Olivier Gast, Spécialiste des franchises et groupements, et donc des regroupements de commerçants indépendants, des distributeurs, cherchait un rééquilibrage, des forces et des pouvoirs, entre producteurs et distributeurs. Au même moment un discounter M. Marionnaud avait ouvert la brèche involontairement. En utilisant les textes européens pour distribuer en France des parfums de marque de luxe à prix discount par des réseaux parallèles implantés sur les territoires de l’Union Européenne, M. Marionnaud avait provoqué le tsunami. Les marques en sous-main favorisaient d’ailleurs cette distribution parallèle alors qu’elles venaient enfin d’obtenir une jurisprudence de Bruxelles reconnaissant la validité juridique du contrat de distribution sélective (les fameuses affaires Yves-Saint-Laurent et Givenchy, cf art. d’Olivier Gast : La distribution sélective et la franchise en co-auteur avec Madame Hayette Grillault Laroche, Directeur Juridique de la Fédération des Industries de la Parfumerie, la FIP).

Ces courants contraires ont sonné le glas du contrat de distribution sélective qui était censé protéger les marques de luxe et les parfumeurs indépendants.
Cette réalité est devenue un vrai cas d’école.
En effet, en cinq ans ce secteur d’activité est passé du pouvoir des grandes marques au pouvoir de la distribution. En organisant des chaînes de franchise dont Olivier Gast a été le promoteur et le théoricien enthousiaste, il a provoqué ce basculement des pouvoirs. En créant la première franchise en parfumerie, Process Blue, Olivier Gast a apporté son savoir-faire à six autres réseaux :
- Nocibé
- Elytis
- Passion Beauté
- Beauté Actuelle
- Beauty Success
- Et le nouveau Marionnaud (sans M. Marionnaud qui avait été éjecté par la famille Frydman)

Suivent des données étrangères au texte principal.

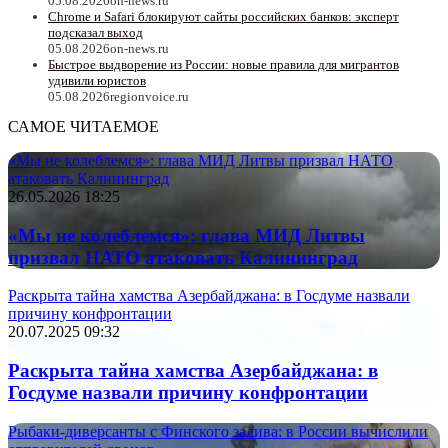
05.08.2026
on-news.ru
Chrome и Safari блокируют сайты российских банков: эксперт
подсказал выход
05.08.2026
on-news.ru
Быстрое выдворение из России: новые правила для мигрантов
удивили юристов
05.08.2026
regionvoice.ru
САМОЕ ЧИТАЕМОЕ
«Мы не колеблемся»: глава МИД Литвы призвал НАТО
атаковать Калининград
26.05.2026 18:25
«Мы не колеблемся»: глава МИД Литвы
призвал НАТО атаковать Калининград
Раскрыта тайна хамства Азербайджана: в Госдуме назвали
причину конфронтации
20.07.2025 09:32
Раскрыта тайна хамства Азербайджана: в
Госдуме назвали причину конфронтации
Рыбаки-диверсанты с Финского залива: в России вычислили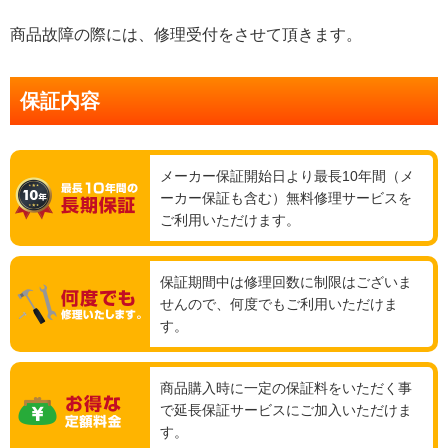
商品故障の際には、修理受付をさせて頂きます。
保証内容
メーカー保証開始日より最長10年間（メ
ーカー保証も含む）無料修理サービスを
ご利用いただけます。
保証期間中は修理回数に制限はございま
せんので、何度でもご利用いただけま
す。
商品購入時に一定の保証料をいただく事
で延長保証サービスにご加入いただけま
す。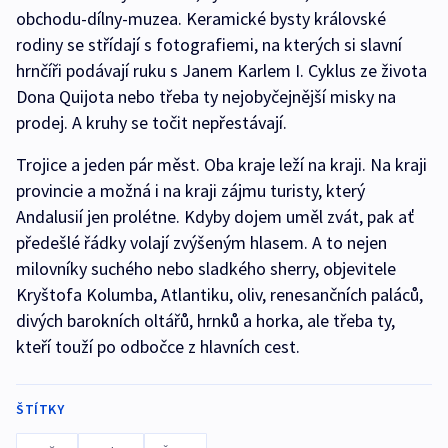
obchodu-dílny-muzea. Keramické bysty královské
rodiny se střídají s fotografiemi, na kterých si slavní
hrnčíři podávají ruku s Janem Karlem I. Cyklus ze života
Dona Quijota nebo třeba ty nejobyčejnější misky na
prodej. A kruhy se točit nepřestávají.
Trojice a jeden pár měst. Oba kraje leží na kraji. Na kraji
provincie a možná i na kraji zájmu turisty, který
Andalusií jen prolétne. Kdyby dojem uměl zvát, pak ať
předešlé řádky volají zvýšeným hlasem. A to nejen
milovníky suchého nebo sladkého sherry, objevitele
Kryštofa Kolumba, Atlantiku, oliv, renesančních paláců,
divých barokních oltářů, hrnků a horka, ale třeba ty,
kteří touží po odbočce z hlavních cest.
ŠTÍTKY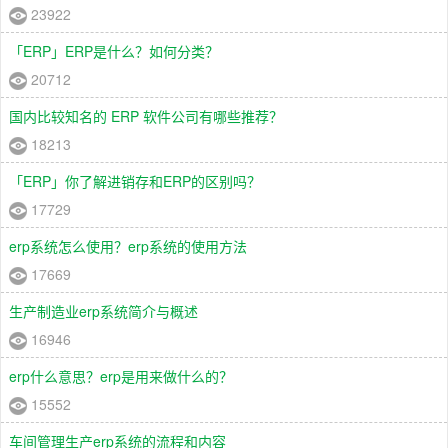
23922
「ERP」ERP是什么？如何分类？
20712
国内比较知名的 ERP 软件公司有哪些推荐？
18213
「ERP」你了解进销存和ERP的区别吗？
17729
erp系统怎么使用？erp系统的使用方法
17669
生产制造业erp系统简介与概述
16946
erp什么意思？erp是用来做什么的？
15552
车间管理生产erp系统的流程和内容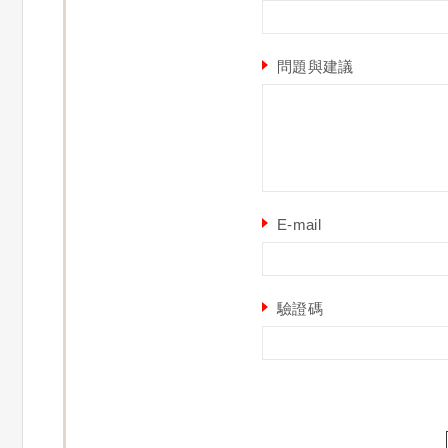
問題與建議
E-mail
驗證碼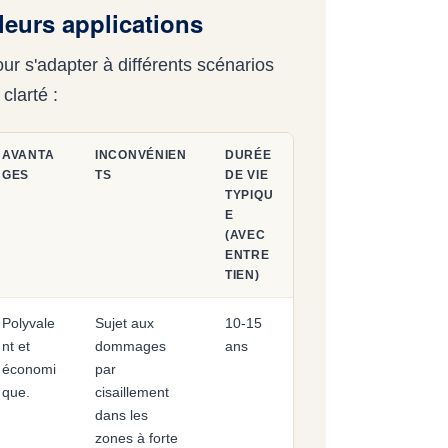
leurs applications
r s'adapter à différents scénarios
clarté :
AVANTA
INCONVÉNIEN
DURÉE
GES
TS
DE VIE
TYPIQU
E
(AVEC
ENTRE
TIEN)
Polyvale
Sujet aux
10-15
nt et
dommages
ans
économi
par
que.
cisaillement
dans les
zones à forte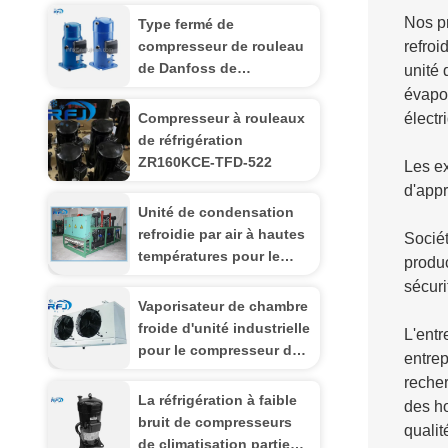
Nos pr
Type fermé de
compresseur de rouleau
refroi
de Danfoss de
unité 
compresseur d'interprète
évapor
de SM185S4CC
Compresseur à rouleaux
électr
de réfrigération
ZR160KCE-TFD-522
Les ex
d'appr
Unité de condensation
refroidie par air à hautes
Sociét
températures pour le
produc
congélateur à air forcé,
sécuri
support de compresseur
Vaporisateur de chambre
de trois vis
froide d'unité industrielle
L'entr
pour le compresseur de
entrep
climatisation
recher
La réfrigération à faible
des ho
bruit de compresseurs
qualit
de climatisation partie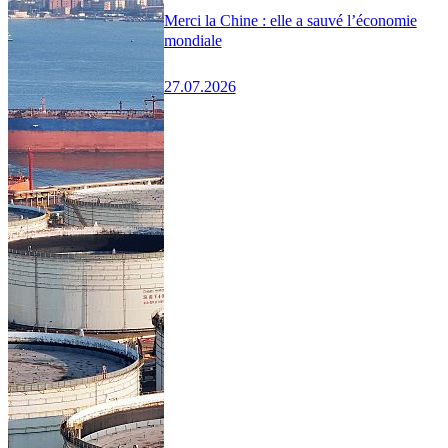
Merci la Chine : elle a sauvé l’économie
mondiale
27.07.2026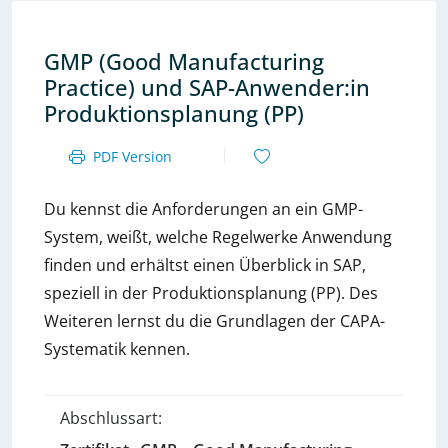
GMP (Good Manufacturing
Practice) und SAP-Anwender:in
Produktionsplanung (PP)
PDF Version
Du kennst die Anforderungen an ein GMP-
System, weißt, welche Regelwerke Anwendung
finden und erhältst einen Überblick in SAP,
speziell in der Produktionsplanung (PP). Des
Weiteren lernst du die Grundlagen der CAPA-
Systematik kennen.
Abschlussart: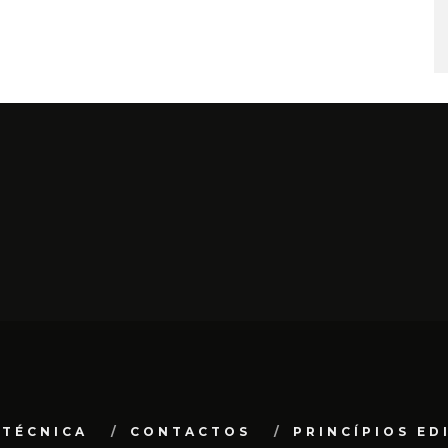
 TÉCNICA
CONTACTOS
PRINCÍPIOS ED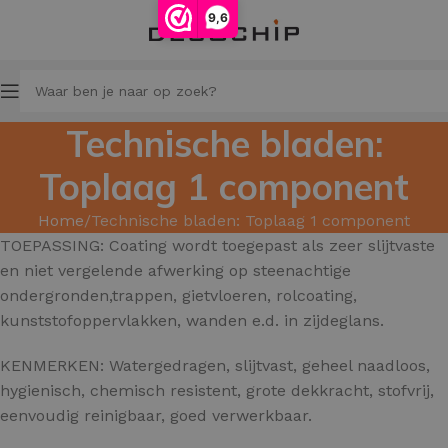
9,6
Technische bladen:
Toplaag 1 component
Home
Technische bladen: Toplaag 1 component
TOEPASSING: Coating wordt toegepast als zeer slijtvaste
en niet vergelende afwerking op steenachtige
ondergronden,trappen, gietvloeren, rolcoating,
kunststofoppervlakken, wanden e.d. in zijdeglans.
KENMERKEN: Watergedragen, slijtvast, geheel naadloos,
hygienisch, chemisch resistent, grote dekkracht, stofvrij,
eenvoudig reinigbaar, goed verwerkbaar.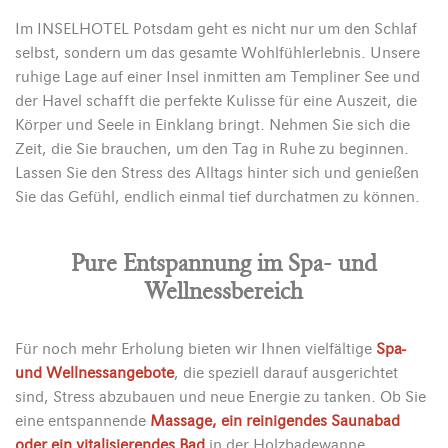
Im INSELHOTEL Potsdam geht es nicht nur um den Schlaf
selbst, sondern um das gesamte Wohlfühlerlebnis. Unsere
ruhige Lage auf einer Insel inmitten am Templiner See und
der Havel schafft die perfekte Kulisse für eine Auszeit, die
Körper und Seele in Einklang bringt. Nehmen Sie sich die
Zeit, die Sie brauchen, um den Tag in Ruhe zu beginnen.
Lassen Sie den Stress des Alltags hinter sich und genießen
Sie das Gefühl, endlich einmal tief durchatmen zu können.
Pure Entspannung im Spa- und
Wellnessbereich
Für noch mehr Erholung bieten wir Ihnen vielfältige
Spa-
und Wellnessangebote
, die speziell darauf ausgerichtet
sind, Stress abzubauen und neue Energie zu tanken. Ob Sie
eine entspannende
Massage, ein reinigendes Saunabad
oder ein vitalisierendes Bad
in der Holzbadewanne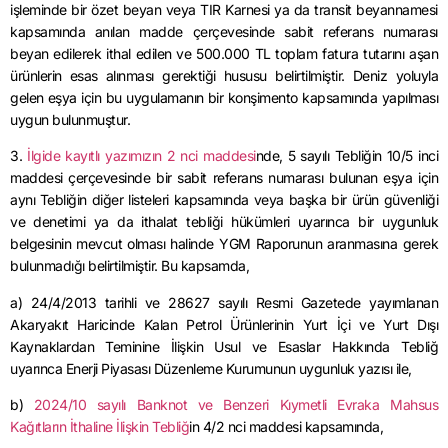
işleminde bir özet beyan veya TIR Karnesi ya da transit beyannamesi
kapsamında anılan madde çerçevesinde sabit referans numarası
beyan edilerek ithal edilen ve 500.000 TL toplam fatura tutarını aşan
ürünlerin esas alınması gerektiği hususu belirtilmiştir. Deniz yoluyla
gelen eşya için bu uygulamanın bir konşimento kapsamında yapılması
uygun bulunmuştur.
3.
İlgide kayıtlı yazımızın 2 nci maddesi
nde, 5 sayılı Tebliğin 10/5 inci
maddesi çerçevesinde bir sabit referans numarası bulunan eşya için
aynı Tebliğin diğer listeleri kapsamında veya başka bir ürün güvenliği
ve denetimi ya da ithalat tebliği hükümleri uyarınca bir uygunluk
belgesinin mevcut olması halinde YGM Raporunun aranmasına gerek
bulunmadığı belirtilmiştir. Bu kapsamda,
a) 24/4/2013 tarihli ve 28627 sayılı Resmi Gazetede yayımlanan
Akaryakıt Haricinde Kalan Petrol Ürünlerinin Yurt İçi ve Yurt Dışı
Kaynaklardan Teminine İlişkin Usul ve Esaslar Hakkında Tebliğ
uyarınca Enerji Piyasası Düzenleme Kurumunun uygunluk yazısı ile,
b)
2024/10 sayılı Banknot ve Benzeri Kıymetli Evraka Mahsus
Kağıtların İthaline İlişkin Tebliğ
in 4/2 nci maddesi kapsamında,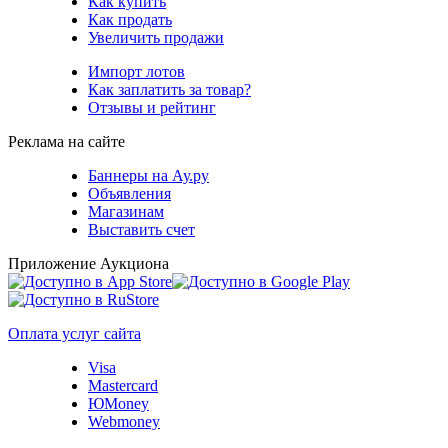
Как купить
Как продать
Увеличить продажи
Импорт лотов
Как заплатить за товар?
Отзывы и рейтинг
Реклама на сайте
Баннеры на Ау.ру
Объявления
Магазинам
Выставить счет
Приложение Аукциона
Оплата услуг сайта
Visa
Mastercard
ЮMoney
Webmoney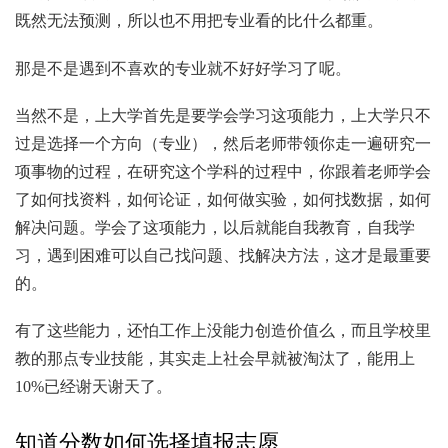
既然无法预测，所以也不用把专业看的比什么都重。
那是不是遇到不喜欢的专业就不好好学习了呢。
当然不是，上大学首先是要学会学习这项能力，上大学只不
过是选择一个方向（专业），然后老师带领你走一遍研究一
项事物的过程，在研究这个学科的过程中，你跟着老师学会
了如何找资料，如何论证，如何做实验，如何找数据，如何
解决问题。学会了这项能力，以后就能自我教育，自我学
习，遇到困难可以自己找问题、找解决方法，这才是最重要
的。
有了这些能力，还怕工作上没能力创造价值么，而且学校里
教的那点专业技能，其实走上社会早就被淘汰了，能用上
10%已经谢天谢天了。
知道分数如何选择填报志愿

Concrètement cela voulait dire qu’une fois par an les grandes marques se trouvaient obligées de négocier avec les têtes de réseaux sur les points de marge de chaque parfum. Négociations âpres et impitoyables. Il y avait 7 - enseignes - chaînes nationales environ qui se sont partagées les 10 000 parfumeurs indépendants lesquels, trouillards et un peu myopes, se sont prêtés au jeu du « sauve qui peut » en se jetant dans les bras de ces franchiseurs eux-mêmes « barons en parfumerie » (parfumeurs possédant une dizaine de parfumeries) à partir desquels, c’était leur coté malin, ils ont franchisé ces parfumeurs indépendants. Tous sauf Séphora sont passés entre les mains d’Olivier Gast pour se faire endoctriner à l’idéologie franchise !!!

Cinq ans après (1995-2000), il ne restait plus que quelques centaines de parfumeurs indépendants, évolution sidérante d’un marché, s’il en est…
Mais, et se fut la dernière phase, mondialisation et baisse du pouvoir d’achat aidant, ces réseaux de franchise en parfumerie se sont vendus à d’autres groupes, en faisant ainsi fortune.
Ces quelques malins grâce à ce levier ont fait des petites fortunes en l’espace de 5 à 7ans. Elytis vendu à Douglas, Process Blue vendu à Nocibé, Passion Beauté vendu à Marionnaud et Marionnaud au milliardaire chinois Li Ka-Shing. Ces grands groupes ayant acquis ces enseignes nationales et souvent de même puissance financière que les groupes propriétaires des grandes marques comme Chanel, Guerlain, Hermès, Givenchy, Lancôme (l’Oréal) allaient s’affronter.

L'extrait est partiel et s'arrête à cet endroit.